Nelson Rodrigues dizia que brasileiro não pode viajar. O brasileiro, a caminho do Galeão, já na Avenida Brasil, adquire automaticamente um descarado sotaque espiritual. Se o grande cronista tinha razão, a minha nacionalidade deveria estar em avançado estado de decomposição.
Em março de 2007, quando estava preparando as malas para Washington, publiquei um artigo aqui mesmo neste espaço, sob o título “Escrevam, reclamem!”, no qual antecipava as dificuldades que teria no FMI e discorria sobre o adestramento das elites dos países em desenvolvimento na capital do Império ( Washington) — esta cidade de onde ora vos escrevo outra vez, mais de oito anos depois.
Sobrevivi. Não diria intacto, claro. Tive que enfrentar umas barras e tenho as minhas cicatrizes. Mas lutei. Lutei para que o Brasil, aquele Brasil idealizado, que só existe no coração de alguns brasileiros, pudesse se orgulhar um pouco de mim.
Exagero? Só quem passou alguns anos em Washington ou qualquer outra cidade importante no mundo desenvolvido pode ter noção completa das dificuldades com que se defronta um subdesenvolvido quando transplantado para o centro do sistema internacional de poder. A verdade, leitor, é a seguinte: americanos e europeus ainda estão acostumados a mandar, acreditam que têm o direito de mandar, que não há outra solução. E ponto final.

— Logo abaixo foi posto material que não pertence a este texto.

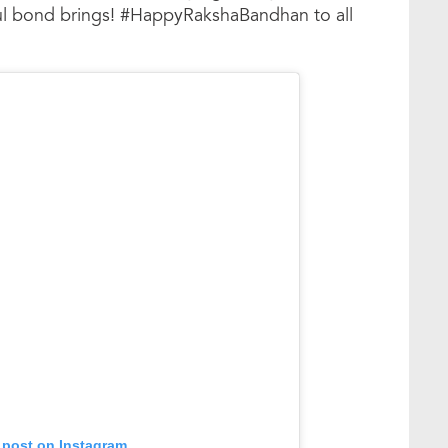
iful bond brings! #HappyRakshaBandhan to all
 post on Instagram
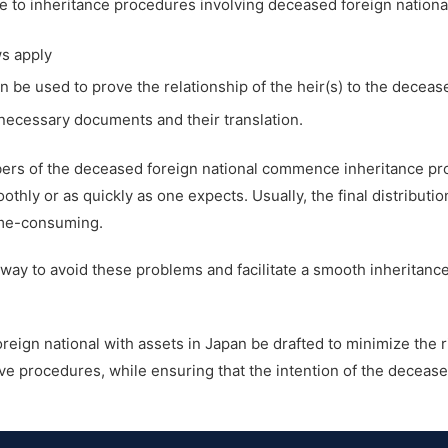
e to inheritance procedures involving deceased foreign national
ws apply
be used to prove the relationship of the heir(s) to the deceas
necessary documents and their translation.
mbers of the deceased foreign national commence inheritance p
hly or as quickly as one expects. Usually, the final distributio
ime-consuming.
e way to avoid these problems and facilitate a smooth inheritanc
foreign national with assets in Japan be drafted to minimize the 
e procedures, while ensuring that the intention of the deceased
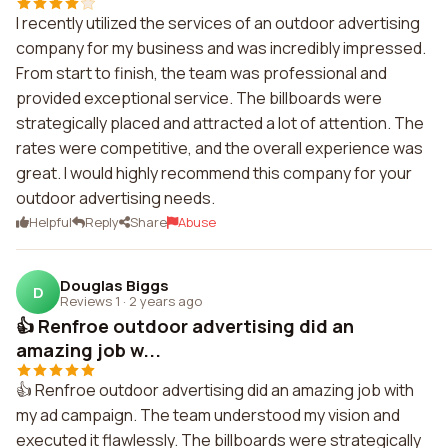
I recently utilized the services of an outdoor advertising
company for my business and was incredibly impressed.
From start to finish, the team was professional and
provided exceptional service. The billboards were
strategically placed and attracted a lot of attention. The
rates were competitive, and the overall experience was
great. I would highly recommend this company for your
outdoor advertising needs.
Helpful
Reply
Share
Abuse
Douglas Biggs
D
Reviews 1
·
2 years ago
👍 Renfroe outdoor advertising did an
amazing job w...
👍 Renfroe outdoor advertising did an amazing job with
my ad campaign. The team understood my vision and
executed it flawlessly. The billboards were strategically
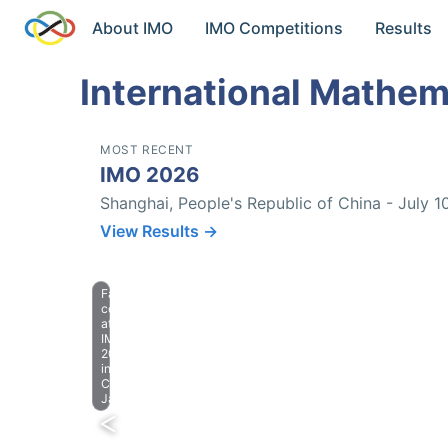
About IMO
IMO Competitions
Results
International Mathem
MOST RECENT
IMO 2026
Shanghai, People's Republic of China - July 1
View Results →
Farewell
celebration
at
IMO
2023
in
Chiba,
Japan.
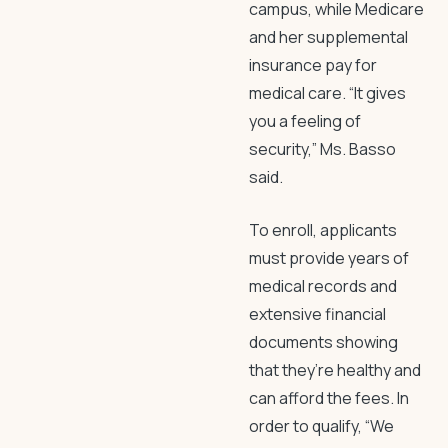
campus, while Medicare
and her supplemental
insurance pay for
medical care. “It gives
you a feeling of
security,” Ms. Basso
said.
To enroll, applicants
must provide years of
medical records and
extensive financial
documents showing
that they’re healthy and
can afford the fees. In
order to qualify, “We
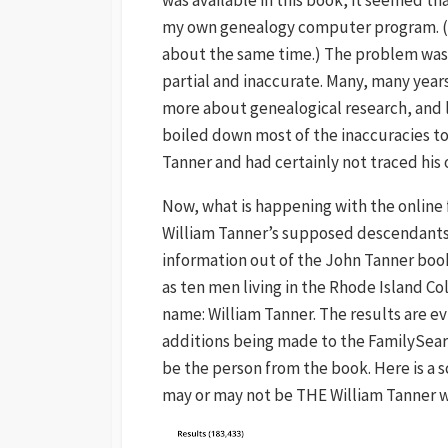
my own genealogy computer program. (M
about the same time.) The problem was 
partial and inaccurate. Many, many years 
more about genealogical research, and l
boiled down most of the inaccuracies to 
Tanner and had certainly not traced his 
Now, what is happening with the online
William Tanner’s supposed descendants 
information out of the John Tanner book 
as ten men living in the Rhode Island Co
name: William Tanner. The results are e
additions being made to the FamilySearc
be the person from the book. Here is a 
may or may not be THE William Tanner w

O subdesenvolvido quando chega por aqui se defronta, portanto, com a seguinte disjuntiva: ou adere, sem qualquer restrição e objeção, acompanhando mansamente as diretrizes do Ocidente, ou será considerado um elemento hostil, um estranho no ninho.
Alguém perguntará: mas não há meiotermo? Não, infelizmente não. Conformismo total é o que se espera de um periférico que aporta por aqui. E subdesenvolvido que não conhece o seu lugar é caçado a pauladas, feito ratazana prenhe, diria Nelson Rodrigues (outra vez esse homem fatal!).
Ah, mas o subdesenvolvido que se acomoda, este pode ter uma boa vida por aqui. Depois de um período de experiência, é acolhido como membro leal de um clube confortável, com saunas, piscinas e toalhas felpudas — membro de segunda classe, é verdade, sem direito de decidir, mas membro mesmo assim.
Quero acrescentar um elemento importante a essa pequena fábula. O brasileiro não é dos piores. A subserviência internacional encontra muitos representantes mais entusiasmados e mais convictos. O brasileiro tem os seus escrúpulos, os seus arroubos, os seus surtos de independência. O Brasil, afinal, é um grande país — ainda que nós, brasileiros, não estejamos sempre à sua altura.